(RECORDED DATA Opens)

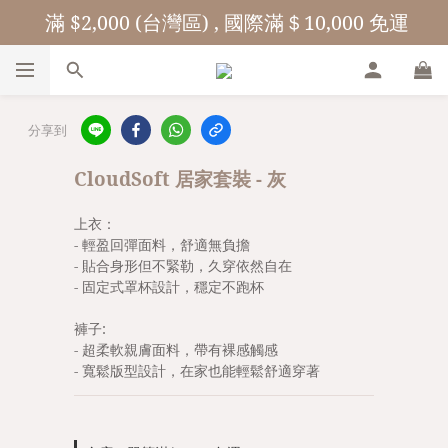
 滿 $2,000 (台灣區) , 國際滿＄10,000 免運
分享到
CloudSoft 居家套裝 - 灰
上衣：
- 輕盈回彈面料，舒適無負擔
- 貼合身形但不緊勒，久穿依然自在
- 固定式罩杯設計，穩定不跑杯
褲子:
- 超柔軟親膚面料，帶有裸感觸感
- 寬鬆版型設計，在家也能輕鬆舒適穿著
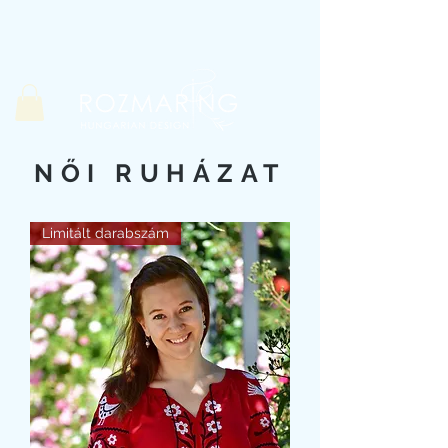
NŐI RUHÁZAT
Limitált darabszám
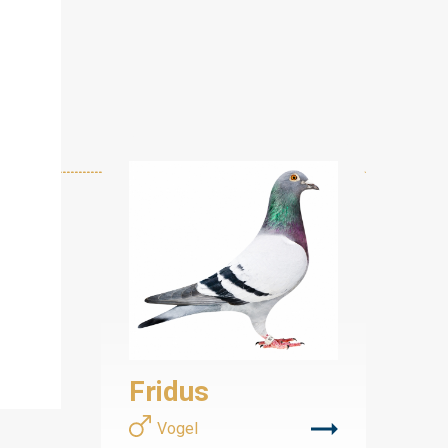
Fridus
Vogel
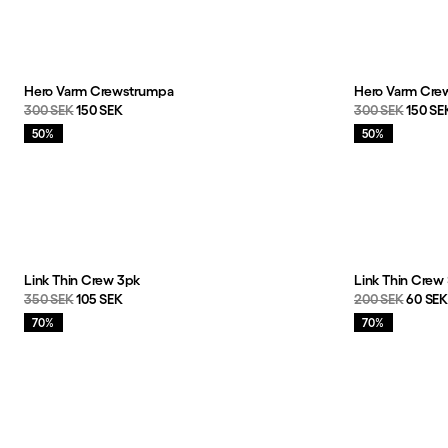
Produkter
Hero Varm Crewstrumpa
Hero Varm Cre
Originalpris:
Reapris
:
Originalpris:
Reapri
300 SEK
150 SEK
300 SEK
150 SE
Rea
:
Rea
:
50%
50%
Link Thin Crew 3pk
Link Thin Crew
Originalpris:
Reapris
:
Originalpris:
Reapri
350 SEK
105 SEK
200 SEK
60 SE
Rea
:
Rea
:
70%
70%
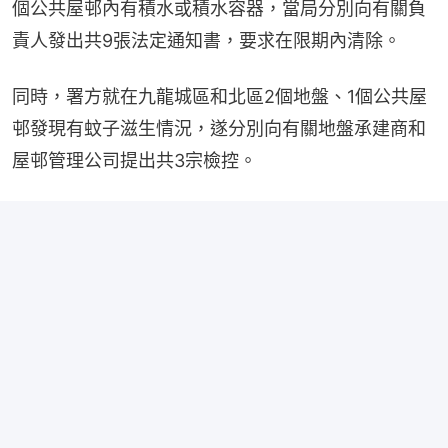
個公共屋邨內有積水或積水容器，當局分別向有關負
責人發出共9張法定通知書，要求在限期內清除。
同時，署方就在九龍城區和北區2個地盤、1個公共屋
邨發現有蚊子滋生情況，遂分別向有關地盤承建商和
屋邨管理公司提出共3宗檢控。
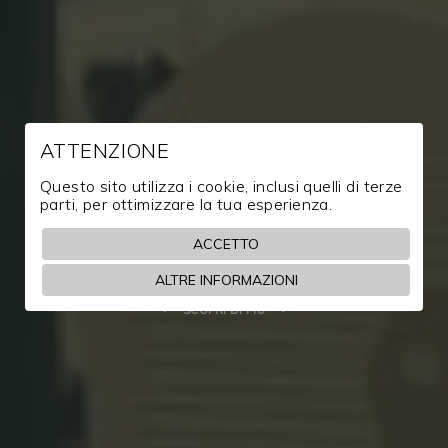
ATTENZIONE
Questo sito utilizza i cookie, inclusi quelli di terze
parti, per ottimizzare la tua esperienza.
La Casera
ACCETTO
Il cerchio magico tra sapori, profumi e tradizione locale
ALTRE INFORMAZIONI
SCOPRI DI PIÙ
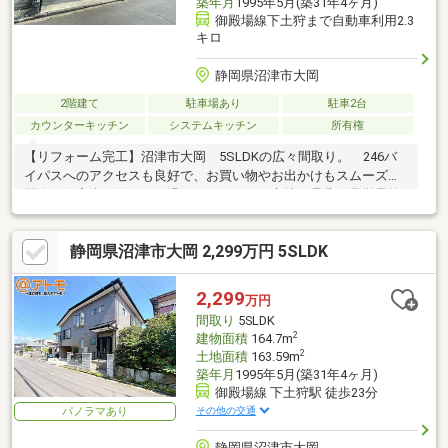
築年月
1995年5月(築31年4ヶ月)
御殿場線下土狩まで自動車利用2.3
キロ
静岡県沼津市大岡
2階建て
駐車場あり
駐車2台
カウンターキッチン
システムキッチン
所有権
【リフォーム完工】沼津市大岡 5SLDKの広々間取り。 246バ
イパスへのアクセスも良好で、お買い物やお出かけもスムーズ。
閑静な住宅街で静かにお過ごしいただける立地。是非ご見学予約
お待ちしております！
静岡県沼津市大岡 2,299万円 5SLDK
2,299
万円
間取り
5SLDK
2
建物面積
164.7m
2
土地面積
163.59m
築年月
1995年5月(築31年4ヶ月)
御殿場線 下土狩駅 徒歩23分
その他の交通
パノラマあり
静岡県沼津市大岡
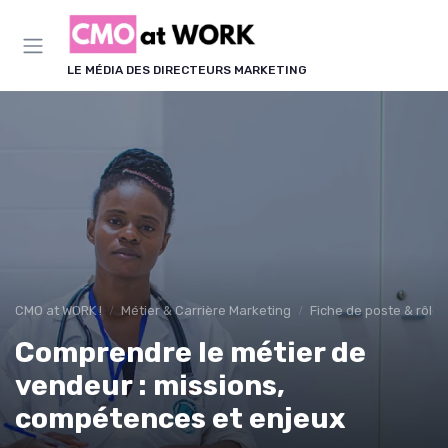
Panneau de gestion des cookies
LE MÉDIA DES DIRECTEURS MARKETING
CMO at WORK !
Métier & Carrière Marketing
Fiche de poste & rôle
Comprendre le métier de
vendeur : missions,
compétences et enjeux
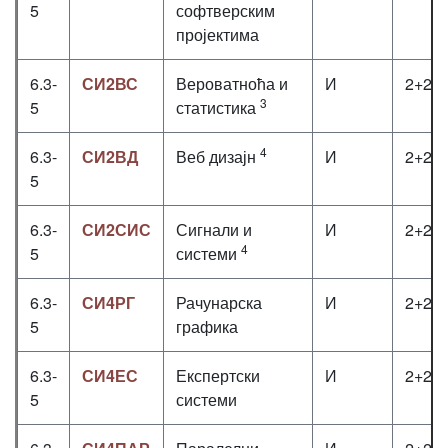
5
софтверским
пројектима
6.3-
СИ2ВС
Вероватноћа и
И
2+2+
3
5
статистика
4
6.3-
СИ2ВД
Веб дизајн
И
2+2+
5
6.3-
СИ2СИС
Сигнали и
И
2+2+
4
5
системи
6.3-
СИ4РГ
Рачунарска
И
2+2+
5
графика
6.3-
СИ4ЕС
Експертски
И
2+2+
5
системи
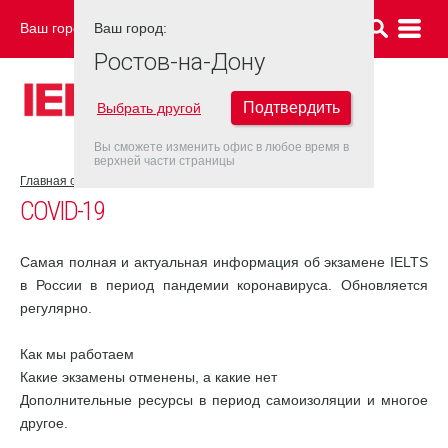
Ваш город:
Ваш город:
РОСТОВ-НА-ДОНУ
Ростов-на-Дону
Подтвердить
Выбрать другой
Вы сможете изменить офис в любое время в
верхней части страницы
Главная страница
COVID-19
COVID-19
Самая полная и актуальная информация об экзамене IELTS
в России в период пандемии коронавируса. Обновляется
регулярно.
Как мы работаем
Какие экзамены отменены, а какие нет
Дополнительные ресурсы в период самоизоляции и многое
другое.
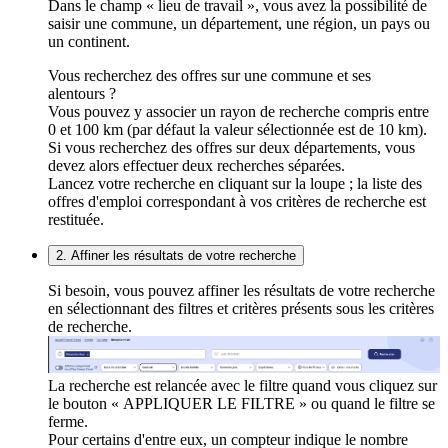
Dans le champ « lieu de travail », vous avez la possibilité de
saisir une commune, un département, une région, un pays ou
un continent.
Vous recherchez des offres sur une commune et ses
alentours ?
Vous pouvez y associer un rayon de recherche compris entre
0 et 100 km (par défaut la valeur sélectionnée est de 10 km).
Si vous recherchez des offres sur deux départements, vous
devez alors effectuer deux recherches séparées.
Lancez votre recherche en cliquant sur la loupe ; la liste des
offres d'emploi correspondant à vos critères de recherche est
restituée.
2. Affiner les résultats de votre recherche
Si besoin, vous pouvez affiner les résultats de votre recherche
en sélectionnant des filtres et critères présents sous les critères
de recherche.
La recherche est relancée avec le filtre quand vous cliquez sur
le bouton « APPLIQUER LE FILTRE » ou quand le filtre se
ferme.
Pour certains d'entre eux, un compteur indique le nombre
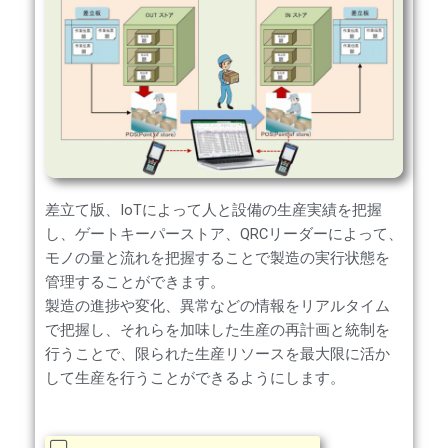
差立て版、IoTによって人と設備の生産実績を把握
し、ゲートキーパーストア、QRCリーダーによって、
モノの量と流れを把握することで製造の実行状態を
管理することができます。
製造の進捗や変化、異常などの情報をリアルタイム
で把握し、それらを加味した生産の再計画と統制を
行うことで、限られた生産リソースを最大限に活か
して生産を行うことができるようにします。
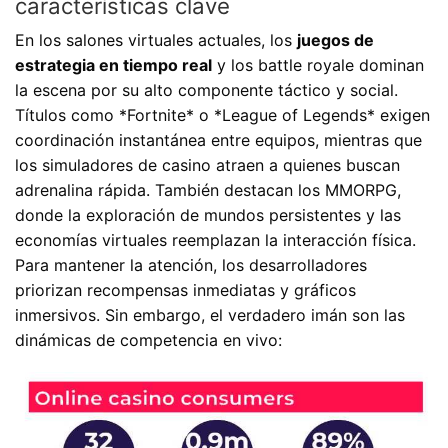
características clave
En los salones virtuales actuales, los
juegos de
estrategia en tiempo real
y los battle royale dominan
la escena por su alto componente táctico y social.
Títulos como *Fortnite* o *League of Legends* exigen
coordinación instantánea entre equipos, mientras que
los simuladores de casino atraen a quienes buscan
adrenalina rápida. También destacan los MMORPG,
donde la exploración de mundos persistentes y las
economías virtuales reemplazan la interacción física.
Para mantener la atención, los desarrolladores
priorizan recompensas inmediatas y gráficos
inmersivos. Sin embargo, el verdadero imán son las
dinámicas de competencia en vivo:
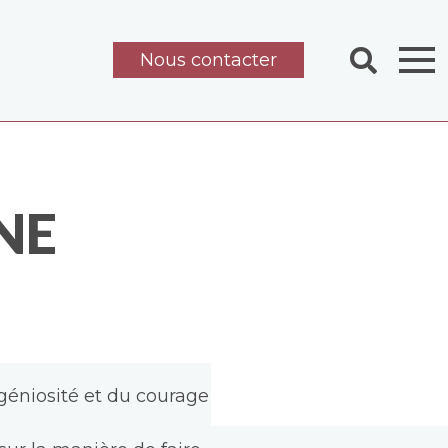
Nous contacter
NE
ngéniosité et du courage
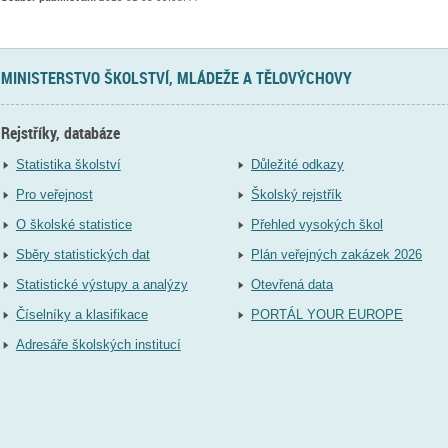
MINISTERSTVO ŠKOLSTVÍ, MLÁDEŽE A TĚLOVÝCHOVY
Rejstříky, databáze
Statistika školství
Důležité odkazy
Pro veřejnost
Školský rejstřík
O školské statistice
Přehled vysokých škol
Sběry statistických dat
Plán veřejných zakázek 2026
Statistické výstupy a analýzy
Otevřená data
Číselníky a klasifikace
PORTÁL YOUR EUROPE
Adresáře školských institucí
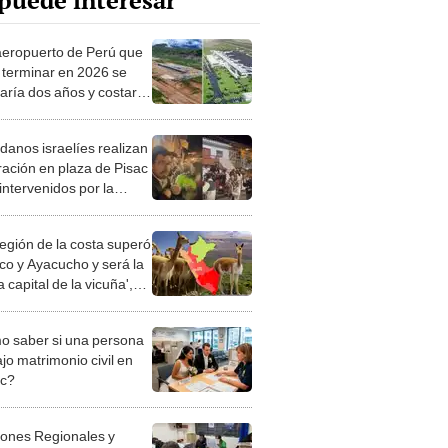
puede interesar
aeropuerto de Perú que
 terminar en 2026 se
saría dos años y costaría
alerta Contraloría
danos israelíes realizan
ración en plaza de Pisac
intervenidos por la
ía en Cusco
región de la costa superó
co y Ayacucho y será la
 capital de la vicuña',
 Serfor
 saber si una persona
jo matrimonio civil en
ec?
iones Regionales y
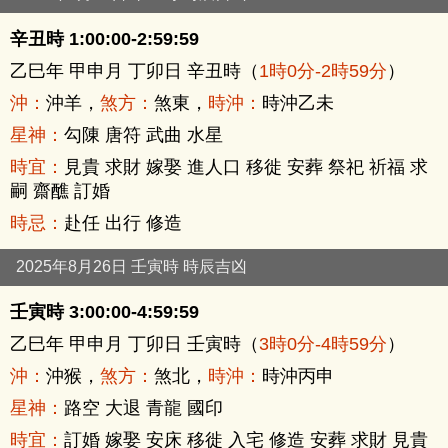
辛丑時 1:00:00-2:59:59
乙巳年 甲申月 丁卯日 辛丑時（
1時0分-2時59分
）
沖：
沖羊，
煞方：
煞東，
時沖：
時沖乙未
星神：
勾陳 唐符 武曲 水星
時宜：
見貴 求財 嫁娶 進人口 移徙 安葬 祭祀 祈福 求
嗣 齋醮 訂婚
時忌：
赴任 出行 修造
2025年8月26日 壬寅時 時辰吉凶
壬寅時 3:00:00-4:59:59
乙巳年 甲申月 丁卯日 壬寅時（
3時0分-4時59分
）
沖：
沖猴，
煞方：
煞北，
時沖：
時沖丙申
星神：
路空 大退 青龍 國印
時宜：
訂婚 嫁娶 安床 移徙 入宅 修造 安葬 求財 見貴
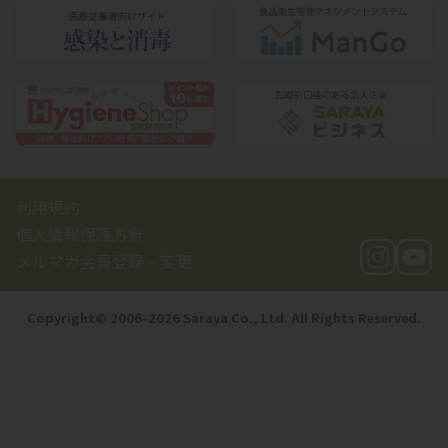
利用規約
個人情報保護方針
メルマガ会員登録・変更
Copyright©️ 2006-2026 Saraya Co., Ltd. All Rights Reserved.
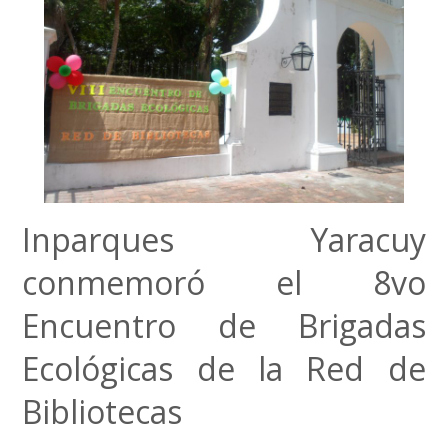
Inparques Yaracuy
conmemoró el 8vo
Encuentro de Brigadas
Ecológicas de la Red de
Bibliotecas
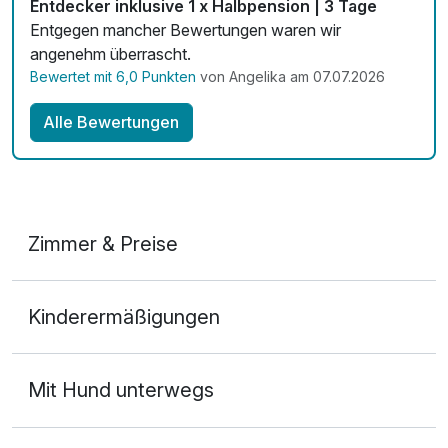
Entdecker inklusive 1 x Halbpension | 3 Tage
Entgegen mancher Bewertungen waren wir
angenehm überrascht.
Bewertet mit 6,0 Punkten
von Angelika am 07.07.2026
Alle Bewertungen
Zimmer & Preise
Doppelzimmer
Kinderermäßigungen
2 Erwachsene
Ausstattung
Mit Hund unterwegs
Für 5 Tage
149,00 €
p.P. ab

(RECORDED DATA Closes)

## WHAT IS REQUIRED
Strip out the pictures and reproduce the remaining material above exactly.

## WRITTEN SOLUTION
 滿 $2,000 (台灣區) , 國際滿＄10,000 免運
分享到
CloudSoft 居家套裝 - 灰
上衣：
- 輕盈回彈面料，舒適無負擔
- 貼合身形但不緊勒，久穿依然自在
- 固定式罩杯設計，穩定不跑杯
褲子:
- 超柔軟親膚面料，帶有裸感觸感
- 寬鬆版型設計，在家也能輕鬆舒適穿著
NŐI RUHÁZAT
Limitált darabszám
Fridus
Vogel
Produkter
Hero Varm Crewstrumpa
Hero Varm Cre
Originalpris:
Reapris
:
Originalpris:
Reapri
300 SEK
150 SEK
300 SEK
150 SE
Rea
:
Rea
:
50%
50%
Link Thin Crew 3pk
Link Thin Crew
Originalpris:
Reapris
:
Originalpris:
Reapri
350 SEK
105 SEK
200 SEK
60 SE
Rea
:
Rea
:
70%
70%
個公共屋邨內有積水或積水容器，當局分別向有關負
責人發出共9張法定通知書，要求在限期內清除。
同時，署方就在九龍城區和北區2個地盤、1個公共屋
邨發現有蚊子滋生情況，遂分別向有關地盤承建商和
屋邨管理公司提出共3宗檢控。
ATTENZIONE
Questo sito utilizza i cookie, inclusi quelli di terze
parti, per ottimizzare la tua esperienza.
La Casera
ACCETTO
Il cerchio magico tra sapori, profumi e tradizione locale
ALTRE INFORMAZIONI
SCOPRI DI PIÙ
築年月
1995年5月(築31年4ヶ月)
御殿場線下土狩まで自動車利用2.3
キロ
静岡県沼津市大岡
2階建て
駐車場あり
駐車2台
カウンターキッチン
システムキッチン
所有権
【リフォーム完工】沼津市大岡 5SLDKの広々間取り。 246バ
イパスへのアクセスも良好で、お買い物やお出かけもスムーズ。
閑静な住宅街で静かにお過ごしいただける立地。是非ご見学予約
お待ちしております！
静岡県沼津市大岡 2,299万円 5SLDK
2,299
万円
間取り
5SLDK
2
建物面積
164.7m
2
土地面積
163.59m
築年月
1995年5月(築31年4ヶ月)
御殿場線 下土狩駅 徒歩23分
その他の交通
パノラマあり
静岡県沼津市大岡
Panneau de gestion des cookies
LE MÉDIA DES DIRECTEURS MARKETING
CMO at WORK !
Métier & Carrière Marketing
Fiche de poste & rôle
Comprendre le métier de
vendeur : missions,
compétences et enjeux
5
софтверским
пројектима
6.3-
СИ2ВС
Вероватноћа и
И
2+2+
3
5
статистика
4
6.3-
СИ2ВД
Веб дизајн
И
2+2+
5
6.3-
СИ2СИС
Сигнали и
И
2+2+
4
5
системи
6.3-
СИ4РГ
Рачунарска
И
2+2+
5
графика
6.3-
СИ4ЕС
Експертски
И
2+2+
5
системи
Ваш город:
Ваш город:
РОСТОВ-НА-ДОНУ
Ростов-на-Дону
Подтвердить
Выбрать другой
Вы сможете изменить офис в любое время в
верхней части страницы
Главная страница
COVID-19
COVID-19
Самая полная и актуальная информация об экзамене IELTS
в России в период пандемии коронавируса. Обновляется
регулярно.
Как мы работаем
Какие экзамены отменены, а какие нет
Дополнительные ресурсы в период самоизоляции и многое
другое.
Dans le champ « lieu de travail », vous avez la possibilité de
saisir une commune, un département, une région, un pays ou
un continent.
Vous recherchez des offres sur une commune et ses
alentours ?
Vous pouvez y associer un rayon de recherche compris entre
0 et 100 km (par défaut la valeur sélectionnée est de 10 km).
Si vous recherchez des offres sur deux départements, vous
devez alors effectuer deux recherches séparées.
Lancez votre recherche en cliquant sur la loupe ; la liste des
offres d'emploi correspondant à vos critères de recherche est
restituée.
2. Affiner les résultats de votre recherche
Si besoin, vous pouvez affiner les résultats de votre recherche
en sélectionnant des filtres et critères présents sous les critères
de recherche.
La recherche est relancée avec le filtre quand vous cliquez sur
le bouton « APPLIQUER LE FILTRE » ou quand le filtre se
ferme.
Pour certains d'entre eux, un compteur indique le nombre
差立て版、IoTによって人と設備の生産実績を把握
し、ゲートキーパーストア、QRCリーダーによって、
モノの量と流れを把握することで製造の実行状態を
管理することができます。
製造の進捗や変化、異常などの情報をリアルタイム
で把握し、それらを加味した生産の再計画と統制を
行うことで、限られた生産リソースを最大限に活か
して生産を行うことができるようにします。
características clave
En los salones virtuales actuales, los
juegos de
estrategia en tiempo real
y los battle royale dominan
la escena por su alto componente táctico y social.
Títulos como *Fortnite* o *League of Legends* exigen
coordinación instantánea entre equipos, mientras que
los simuladores de casino atraen a quienes buscan
adrenalina rápida. También destacan los MMORPG,
donde la exploración de mundos persistentes y las
economías virtuales reemplazan la interacción física.
Para mantener la atención, los desarrolladores
priorizan recompensas inmediatas y gráficos
inmersivos. Sin embargo, el verdadero imán son las
dinámicas de competencia en vivo:
Nous contacter
NE
ngéniosité et du courage
MINISTERSTVO ŠKOLSTVÍ, MLÁDEŽE A TĚLOVÝCHOVY
Rejstříky, databáze
Statistika školství
Důležité odkazy
Pro veřejnost
Školský rejstřík
O školské statistice
Přehled vysokých škol
Sběry statistických dat
Plán veřejných zakázek 2026
Statistické výstupy a analýzy
Otevřená data
Číselníky a klasifikace
PORTÁL YOUR EUROPE
Adresáře školských institucí
puede interesar
aeropuerto de Perú que
 terminar en 2026 se
saría dos años y costaría
alerta Contraloría
danos israelíes realizan
ración en plaza de Pisac
intervenidos por la
ía en Cusco
región de la costa superó
co y Ayacucho y será la
 capital de la vicuña',
 Serfor
 saber si una persona
jo matrimonio civil en
ec?
iones Regionales y
辛丑時 1:00:00-2:59:59
乙巳年 甲申月 丁卯日 辛丑時（
1時0分-2時59分
）
沖：
沖羊，
煞方：
煞東，
時沖：
時沖乙未
星神：
勾陳 唐符 武曲 水星
時宜：
見貴 求財 嫁娶 進人口 移徙 安葬 祭祀 祈福 求
嗣 齋醮 訂婚
時忌：
赴任 出行 修造
2025年8月26日 壬寅時 時辰吉凶
壬寅時 3:00:00-4:59:59
乙巳年 甲申月 丁卯日 壬寅時（
3時0分-4時59分
）
沖：
沖猴，
煞方：
煞北，
時沖：
時沖丙申
星神：
路空 大退 青龍 國印
時宜：
訂婚 嫁娶 安床 移徙 入宅 修造 安葬 求財 見貴
利用規約
個人情報保護方針
メルマガ会員登録・変更
Copyright©️ 2006-2026 Saraya Co., Ltd. All Rights Reserved.
Inparques Yaracuy
conmemoró el 8vo
Encuentro de Brigadas
Ecológicas de la Red de
Bibliotecas
Entdecker inklusive 1 x Halbpension | 3 Tage
Entgegen mancher Bewertungen waren wir
angenehm überrascht.
Bewertet mit 6,0 Punkten
von Angelika am 07.07.2026
Alle Bewertungen
Zimmer & Preise
Doppelzimmer
Kinderermäßigungen
2 Erwachsene
Ausstattung
Mit Hund unterwegs
Für 5 Tage
149,00 €
p.P. ab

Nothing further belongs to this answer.